A silence stretched between them, heavy as lead.
"I, uh—" Mia tugged at her choker. "I mean, when I first got internet, I..." She trailed off, black-painted fingernails drumming against the desk. "Maybe we should stick to the encyclopedias. Less... surprise pictures."
But Yosuke was already shoving books into his bag, the chair screeching against linoleum. Through the lab windows, she watched him sprint across the courtyard, his hood pulled so low he nearly ran into a tree.

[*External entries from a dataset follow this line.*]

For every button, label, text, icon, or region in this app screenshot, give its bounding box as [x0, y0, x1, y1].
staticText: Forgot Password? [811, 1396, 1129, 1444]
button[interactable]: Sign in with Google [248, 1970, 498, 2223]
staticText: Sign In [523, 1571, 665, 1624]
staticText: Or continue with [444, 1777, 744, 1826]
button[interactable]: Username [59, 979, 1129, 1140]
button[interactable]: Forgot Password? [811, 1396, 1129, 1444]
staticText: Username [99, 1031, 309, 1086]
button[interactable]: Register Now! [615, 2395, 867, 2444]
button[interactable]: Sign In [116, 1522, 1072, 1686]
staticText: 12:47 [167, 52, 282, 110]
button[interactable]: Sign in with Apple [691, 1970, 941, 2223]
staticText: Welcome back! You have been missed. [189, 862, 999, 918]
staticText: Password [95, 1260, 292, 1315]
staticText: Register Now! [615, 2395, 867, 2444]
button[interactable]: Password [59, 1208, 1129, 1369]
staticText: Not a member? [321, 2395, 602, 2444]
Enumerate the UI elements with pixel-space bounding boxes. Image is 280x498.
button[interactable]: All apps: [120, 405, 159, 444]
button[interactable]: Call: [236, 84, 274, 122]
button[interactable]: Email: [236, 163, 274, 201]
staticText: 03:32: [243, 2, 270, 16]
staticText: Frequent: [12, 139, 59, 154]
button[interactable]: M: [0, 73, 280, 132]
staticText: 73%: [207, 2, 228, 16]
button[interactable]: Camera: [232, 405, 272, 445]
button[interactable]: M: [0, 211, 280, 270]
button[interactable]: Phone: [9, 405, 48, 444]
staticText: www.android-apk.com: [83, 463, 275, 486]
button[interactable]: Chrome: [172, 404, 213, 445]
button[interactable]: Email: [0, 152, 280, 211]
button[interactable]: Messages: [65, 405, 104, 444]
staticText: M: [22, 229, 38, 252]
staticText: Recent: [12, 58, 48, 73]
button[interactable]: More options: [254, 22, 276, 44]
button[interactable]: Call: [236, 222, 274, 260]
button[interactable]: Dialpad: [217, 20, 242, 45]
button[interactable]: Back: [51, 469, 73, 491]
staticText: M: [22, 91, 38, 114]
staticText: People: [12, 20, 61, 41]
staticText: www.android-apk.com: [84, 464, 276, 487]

"Shit," she muttered, closing the browser window with practiced efficiency. She glanced around the empty lab, then cleared the history too, just in case.
· · ─────── · 𓅪 · ─────── · ·
The dorm was quiet when Yosuke returned, his legs aching from walking Greenwode's every street twice over. He assembled turkey sandwiches in the dark kitchen, muscle memory guiding his hands.
His and Erik's door creaked open like a confession. Erik sat cross-legged on his bed, filing his perfect fingernails, wearing just a faded Greenwode t-shirt and boxer shorts. He pulled off his headphones, face brightening. "Joskey!"
"Hey." Yosuke tried to sound casual, though he'd been avoiding this moment the whole day.
"Just heard the funniest thing," Erik said, sitting up straighter. "From Mia Chen, of all people."
The sandwich turned to sawdust in Yosuke's mouth. He forced himself to swallow, heart hammering.
"About how you were in the computer lab, working it like you'd been using PCs forever?" Erik grinned. "Clearly you've got it handled."
Yosuke froze. Mia had lied. She'd covered for him. But why?
"I'm proud of you, you know." Erik's voice carried an odd tremor. "Your progress, how you're learning things on your own."
"Yeah, sure." Yosuke fumbled with Erik's old cassette player, untangling the orange headphones.
"Hey," Erik added softly. "About the festival. I'm sorry. I should've warned you better when Karin showed up..."
"Please," Yosuke groaned, jamming in a random tape. "Can we not?"
He cranked the volume until Pearl Jam drowned out everything else—Erik's concerned looks, the memory of pink-lit computer screens, the question of why a girl in black lipstick would protect his secrets. Erik watched him for a moment longer before putting his own headphones back on, but his fingers had stopped their careful filing.